Logarithm properties are essential tools in calculus, especially when dealing with logarithmic functions. One key property to remember is \(\text{ln}(a^b) = b \text{ln}(a)\). This property is particularly useful because it allows us to simplify expressions involving logarithms raised to a power. In the original exercise, we applied this property to the function \(y = x \text{ln}(x^2)\). By using the logarithm property, we can rewrite the function as \(y = x \text{ln}(x^2) = x \times 2 \text{ln}(x) = 2x \text{ln}(x)\). Simplifying the function in this manner makes it easier to apply differentiation rules in subsequent steps.

The product rule in calculus is a fundamental technique for finding the derivative of a product of two functions. Mathematically, if you have two functions \(u(x)\) and \(v(x)\), the product rule states that \(\frac{d}{dx}[u(x)v(x)] = u'(x)v(x) + u(x)v'(x)\).

In our exercise, the function \(y = 2x \text{ln}(x)\) is a product of \(u(x) = 2x\) and \(v(x) = \text{ln}(x)\). Applying the product rule involves taking the derivatives of both \(u(x)\) and \(v(x)\) and then combining them according to the rule. This method ensures that we can systematically obtain the derivative of more complex functions that are expressed as products.

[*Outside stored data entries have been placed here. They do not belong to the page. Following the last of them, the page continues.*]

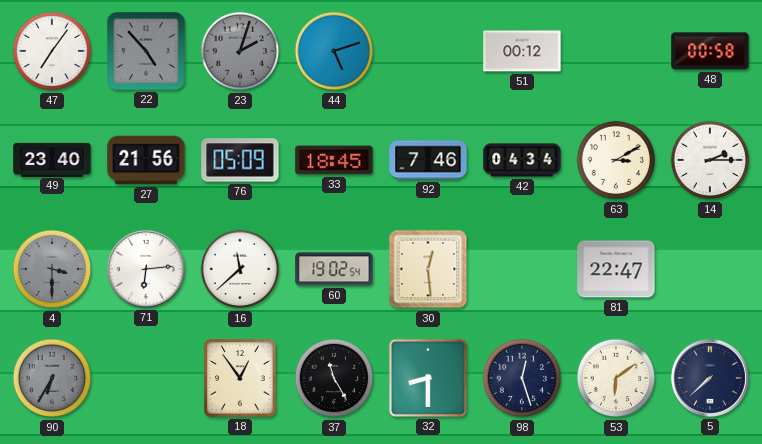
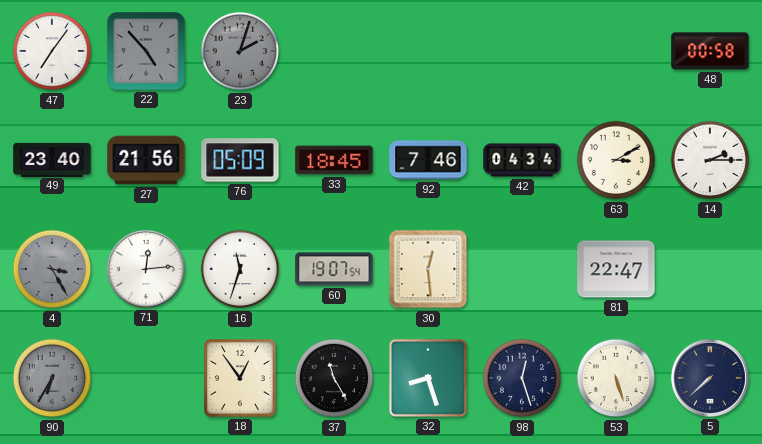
44: 5:12 -> none
51: 00:12 -> none
4: 3:30 -> 3:25
71: 6:14 -> 12:14
16: 11:38 -> 11:33
60: 19:02 -> 19:07
32: 8:30 -> 8:27
53: 6:09 -> 5:27
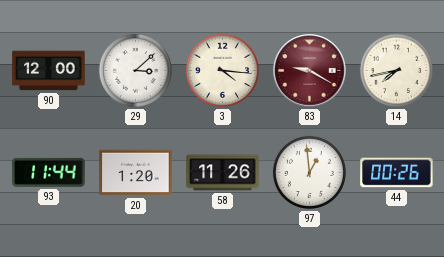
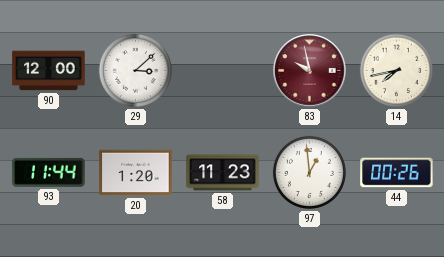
3: 4:16 -> none
83: 9:20 -> 9:58
58: 11:26 -> 11:23
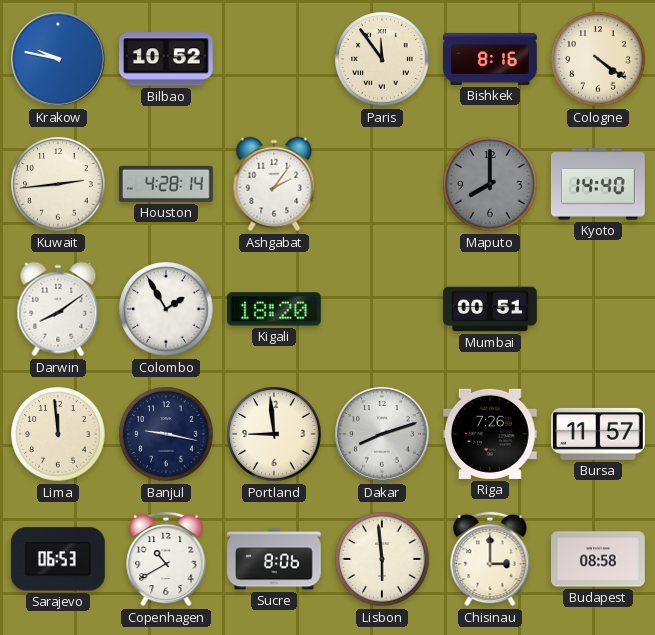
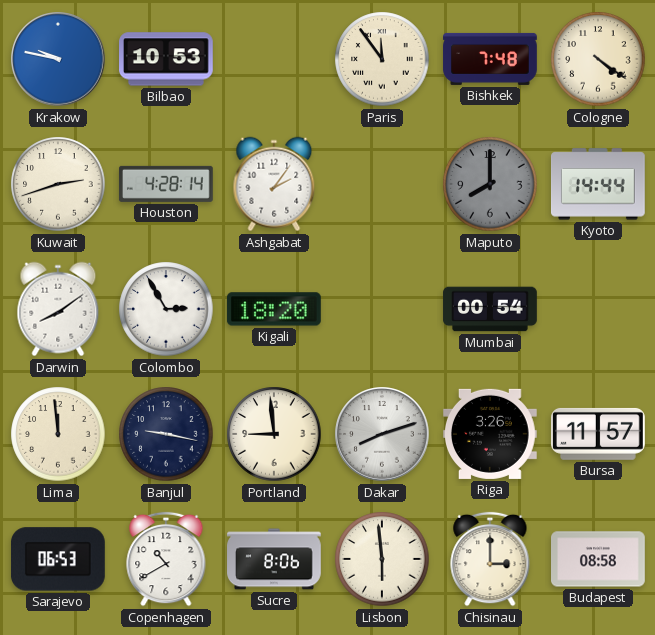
Bilbao: 10:52 -> 10:53
Bishkek: 8:16 -> 7:48
Kuwait: 2:44 -> 2:42
Kyoto: 14:40 -> 14:44
Colombo: 1:55 -> 2:55
Mumbai: 00:51 -> 00:54
Riga: 7:26 -> 3:26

Differentiation is the process of finding the derivative of a function, which represents the rate at which the function's value changes. In the context of our given function \(y = 2x \text{ln}(x)\), we need to find the derivatives of each part of the product.

First, let's find the derivative of \(u(x) = 2x\). Using basic differentiation rules, we get \(u'(x) = 2\).

Next, for \(v(x) = \text{ln}(x)\), the derivative is \(\frac{d}{dx}[\text{ln}(x)] = \frac{1}{x}\).

Now apply the product rule:
\(\frac{d}{dx}[2x \text{ln}(x)] = 2 \times \text{ln}(x) + 2x \times \frac{1}{x}\).

Simplify to get:
\(\frac{dy}{dx} = 2 \text{ln}(x) + 2\).

Hence, the derivative of the original function \(y = x \text{ln}(x^2)\) is \(\frac{dy}{dx} = 2 \text{ln}(x) + 2\).